MTS has been in negotiations with developers National CORE and Malick Infill over the project since March 2019. It estimates at completion the project would provide affordable housing for 1,410 people.
Last summer board members praised MTS staff and the project’s development team for increasing the number of homes in the project compared to an earlier design, even though the additional density meant less parking. The developers have also since agreed to a project labor agreement that ensures construction workers are paid union-level wages and benefits.
The developers won support for their project from the MTS board's executive committee on Sept. 9. On June 9 they won support from the volunteer Otay Mesa-Nestor Community Planning Group.
But San Diego City Councilmember Vivian Moreno, whose district includes the site, said Thursday the developer had not done enough to assuage her concerns about the net loss of parking spaces.
"While I support the project, I think we must make sure that the transit stations have enough parking to effectively function and attract more choice riders," Moreno said.
At Moreno's request, the project is expected to return to the MTS board on Oct. 14 after agency staff and the development team further discuss the parking issue. The developers face an Oct. 29 deadline to apply for local affordable housing grants that would help finance the project.
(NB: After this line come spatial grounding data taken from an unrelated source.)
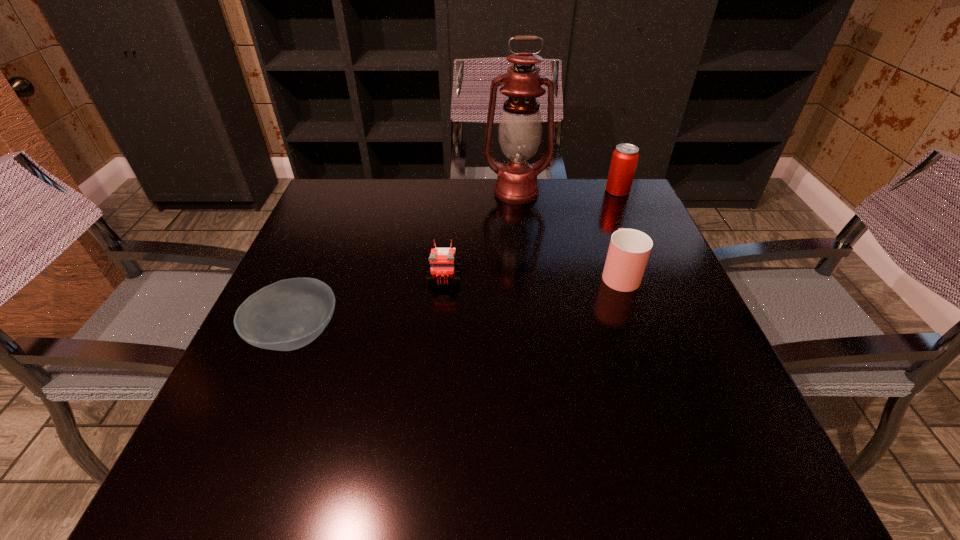 Locate an element on the screen. oil lamp is located at coordinates (520, 128).

Where is `the third object from right to left`? This screenshot has height=540, width=960. the third object from right to left is located at coordinates (520, 128).

At what (x,y) coordinates should I click in order to perform the action: click on can. Please return your answer as a coordinate pair (x, y). Image resolution: width=960 pixels, height=540 pixels. Looking at the image, I should click on (625, 157).

I want to click on the fourth shortest object, so click(x=625, y=157).

This screenshot has height=540, width=960. I want to click on the third shortest object, so click(629, 249).

Locate an element on the screen. cup is located at coordinates (629, 249).

This screenshot has height=540, width=960. I want to click on Lego, so click(x=442, y=261).

At what (x,y) coordinates should I click in order to perform the action: click on the leftmost object. Please return your answer as a coordinate pair (x, y). Looking at the image, I should click on (289, 314).

Where is `the nearest object`? the nearest object is located at coordinates (289, 314).

Find the location of `blank area located on the left of the oil lamp`. blank area located on the left of the oil lamp is located at coordinates (420, 192). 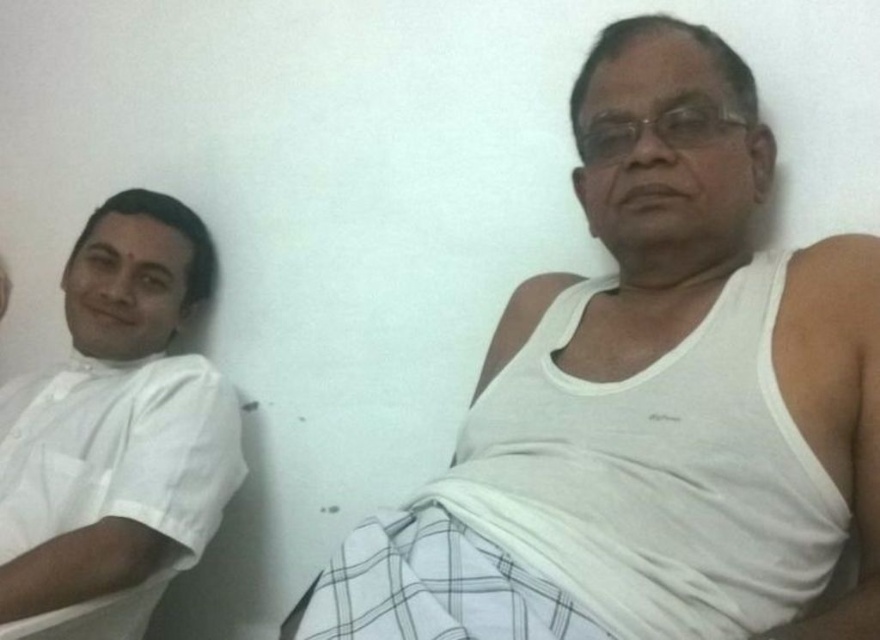 Can you confirm if white cotton tank top at center is bigger than white cotton shirt at left?

Indeed, white cotton tank top at center has a larger size compared to white cotton shirt at left.

Who is more forward, (709, 465) or (199, 456)?

Point (709, 465)

Find the location of a particular element. The width and height of the screenshot is (880, 640). white cotton tank top at center is located at coordinates (649, 403). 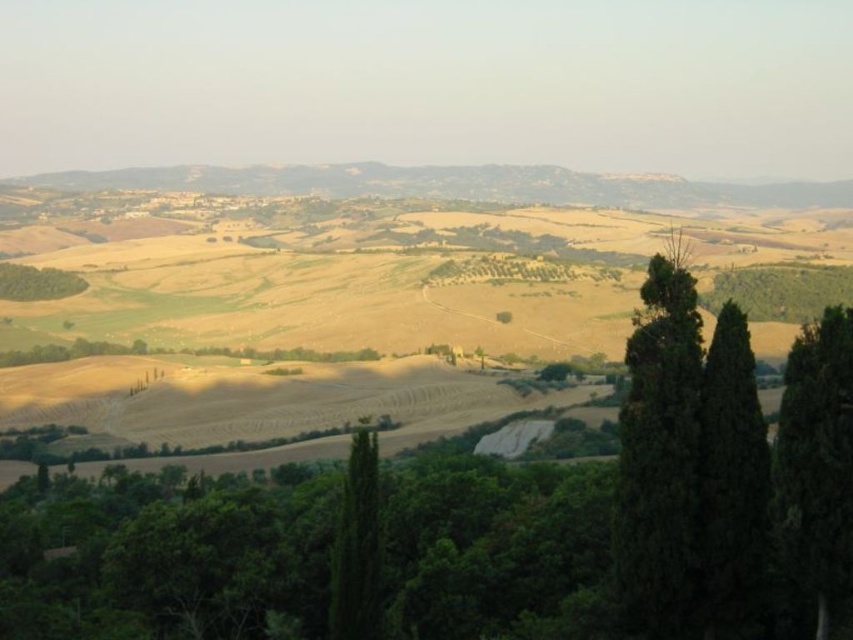 Question: Does green textured tree at center right have a lesser width compared to green leafy tree at lower left?

Choices:
 (A) no
 (B) yes

Answer: (B)

Question: Which object is closer to the camera taking this photo?

Choices:
 (A) green textured tree at center right
 (B) green textured tree at center
 (C) green leafy tree at lower left

Answer: (A)

Question: Can you confirm if green textured tree at center is wider than green leafy tree at lower left?

Choices:
 (A) yes
 (B) no

Answer: (B)

Question: Among these points, which one is farthest from the camera?

Choices:
 (A) (793, 371)
 (B) (376, 612)

Answer: (B)

Question: Which object is farther from the camera taking this photo?

Choices:
 (A) green leafy tree at lower left
 (B) green textured tree at center right
 (C) green textured tree at center

Answer: (A)

Question: Is green textured tree at center right to the left of green leafy tree at lower left from the viewer's perspective?

Choices:
 (A) yes
 (B) no

Answer: (B)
Last summer, Moreno supported the project's design with more housing and less parking, agreed the parking lot was underutilized and said affordable housing was a better use of the land.
After Thursday's meeting, Moreno spokesperson Lisa Schmidt said in a statement that the councilmember had not changed her mind on the project, and that her motion "allows for MTS staff to work with the development team to ensure that ridership at the Palm Avenue trolley station won’t be adversely impacted when the development is completed."
The Palm Avenue station parking lot has 499 parking spaces and had an average utilization rate of 54% in 2019, according to MTS estimates. MTS does not control entry to the lot or charge for parking, so it's unclear whether all the cars that are parked there belong to trolley passengers.
The housing development, branded as the Palm City Village, would include 111 residential and commercial parking spaces and 80 parking spaces for MTS passengers. The project's four buildings would be constructed in phases so the parking loss would be gradual.
John Seymour, vice president of acquisitions for National CORE, said increasing the number of parking spaces would require a project redesign that would increase construction costs, making the project financially infeasible. Or, he said, they could reduce the number of homes in the project.
"If we reduce the density from 390 (units) back down to the original proposal, yes, parking onsite would increase," Seymour said.
San Diego Mayor Todd Gloria was absent from the MTS board meeting Thursday. Mayoral spokesman Dave Rolland said in a statement: "Due to demands on the mayor's calendar, he generally entrusts MTS board meetings to his alternate, Council President Pro Tem (Stephen) Whitburn. Mayor Gloria supports the project."
A 2019 survey of transit riders found the availability of parking at transit stations ranked last among their biggest obstacles to riding transit more often.